I see Labour is now talking about running its own “Save Devolution” campaign. Apart from being transparently irrelevant, can’t they see this will leave them wide open to being asked what plans Labour has to extend devolution? Back to devo-max.

The Lib Dems supposedly favour a UK federal solution but they have never done anything about it, largely because they have never agreed what federalism means. Even this platonic policy stance has been betrayed by Nick Clegg’s desire to sit at the Cabinet table.

In self-defence, expect them to rediscover their federalism – again, we are back to devo-max.

As for the Tories, there is a minimal excuse because constitutional conservatism is their political raison d’être. But the traditional Tory voting base has long since fragmented, white van man dabbling with the populist, English nationalist right and City man with the pro-globalist Blairites. At some stage, the Tories will have to grasp the need to divorce the Celtic fringes or become a minority party in perpetuity. In 2010, the Conservatives won an overall English majority, with 297 seats to Labour’s 191 and the Lib Dem’s 43. Sans the Celtic fringes, Cameron would have had an overall majority of 61 and no need to form a coalition.

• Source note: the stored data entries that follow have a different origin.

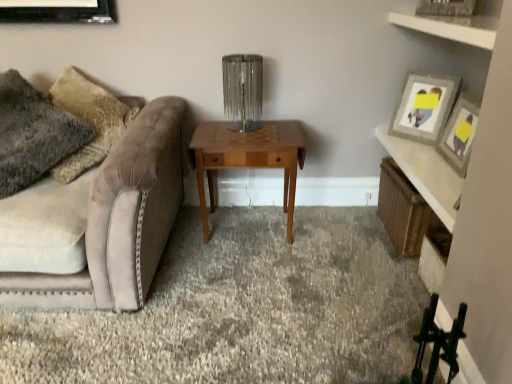 I want to click on unoccupied region to the right of wooden table at center, so 333,243. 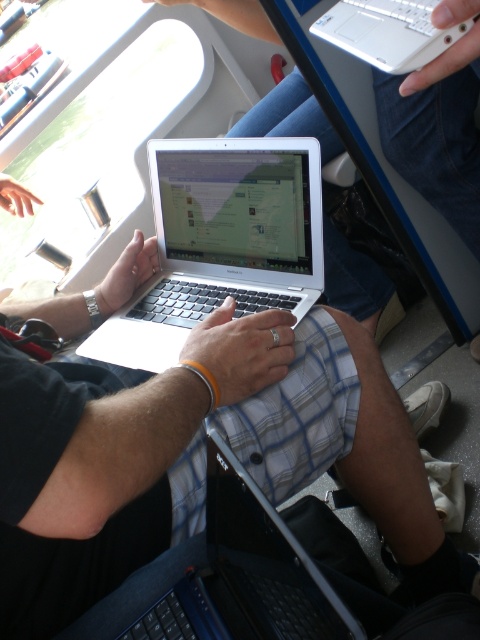 You are a passenger on a train and need to know which laptop is closer to you. You see a silver metallic laptop at center and a white plastic laptop at upper center. Which one is positioned lower?

The silver metallic laptop at center is positioned lower than the white plastic laptop at upper center because it is taller, so it occupies more vertical space and is placed below the smaller one.

You are a passenger on a train and want to place your bag between the silver metallic laptop at center and the black matte laptop at center. The bag is 45 centimeters long. Will it fit between them?

The silver metallic laptop at center and black matte laptop at center are 45.06 centimeters apart. Since the bag is 45 centimeters long, it will fit between them with a small amount of space remaining. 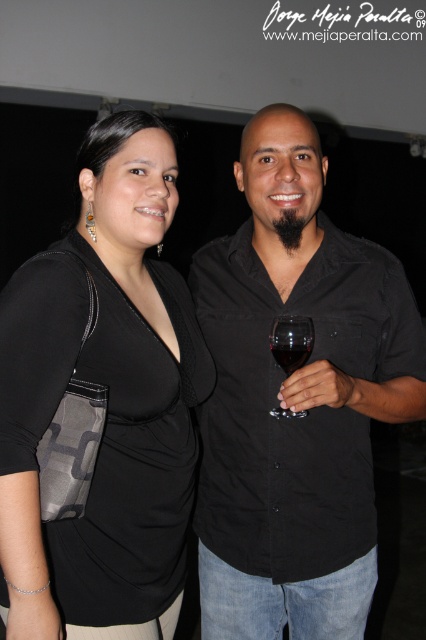 You are taking a photo of two people at a social event. You notice two points in the image labeled as point 1 and point 2. Point 1 is located at coordinates (282, 355) and point 2 is at (281, 353). If you want to focus on the closer point to ensure sharpness, which point should you choose?

Point 1 at coordinates (282, 355) is closer to the camera, so you should focus on point 1 to ensure sharpness.

You are at a social event and want to know if the point at coordinates point [345,620] is behind point [270,340]. Can you determine this based on the scene?

Yes, according to the scene description, point [345,620] is behind point [270,340].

My point is that the referendum is only another constitutional way station on the road to the inevitable break-up of the centralist, anti-democratic British state. In 2014, with the re-election of a Tory government imminent at Westminster, and after five years of austerity, my bet is the Scots will take a chance on self-government.

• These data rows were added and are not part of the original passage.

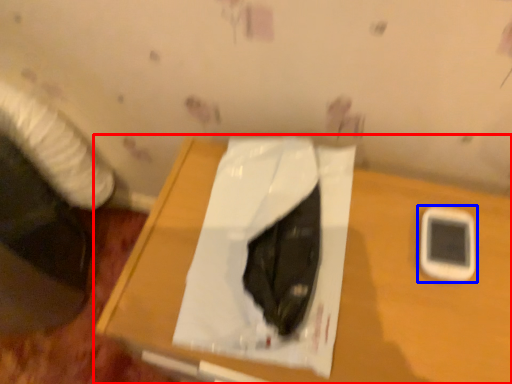 Question: Which of the following is the farthest to the observer, table (highlighted by a red box) or mobile phone (highlighted by a blue box)?

Choices:
 (A) table
 (B) mobile phone

Answer: (B) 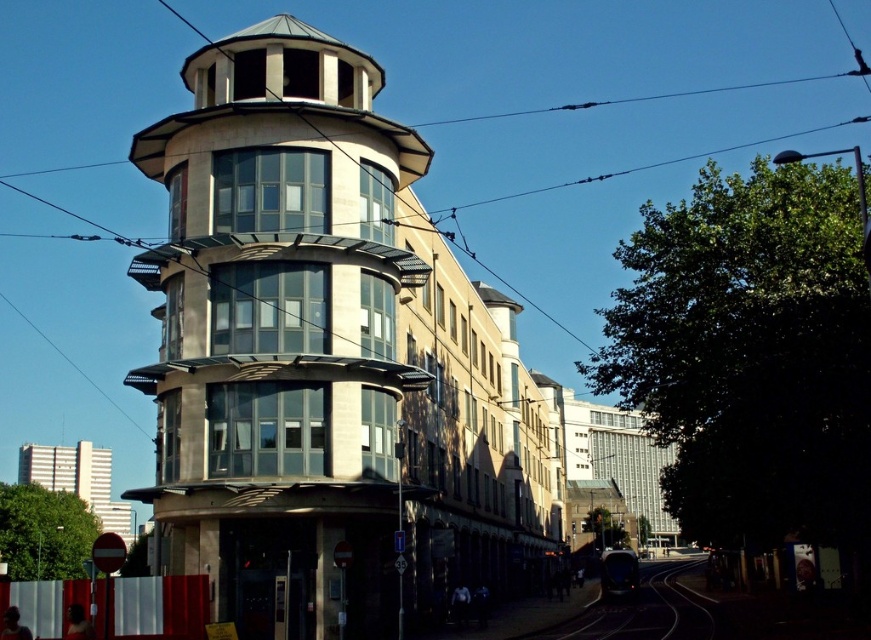 You are standing at the corner of the street looking at the modern building. You notice two points marked on the building facade. The first point is at coordinates point (x=181, y=244) and the second is at point (x=665, y=604). Which of these two points is closer to you as you stand at the corner?

Point (x=181, y=244) is in front of point (x=665, y=604), so it is closer to you as you stand at the corner.

You are standing at the camera position and want to take a photo of the matte glass bell tower at center. The camera has a maximum focus range of 60 meters. Will you be able to capture the tower clearly?

The matte glass bell tower at center and camera are 64.20 meters apart from each other. Since the distance exceeds the camera maximum focus range of 60 meters, you won answer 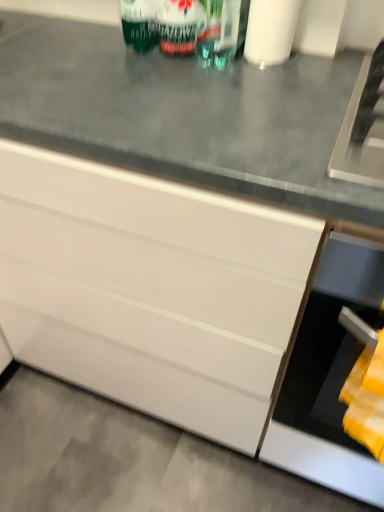 Identify the location of vacant space that is to the left of white matte toilet paper at upper center. Image resolution: width=384 pixels, height=512 pixels. (177, 72).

But whether in 2014 or later, what is fated to emerge from the chrysalis is the four UK nations recovering fiscal and domestic sovereignty then re-establishing some sort of loose, con-federal arrangement to manage their common internal market and common security needs. That process could be accelerated if the big three Unionist parties saw sense, instead of protecting their own selfish interests. Sadly, as this week has shown, that is unlikely.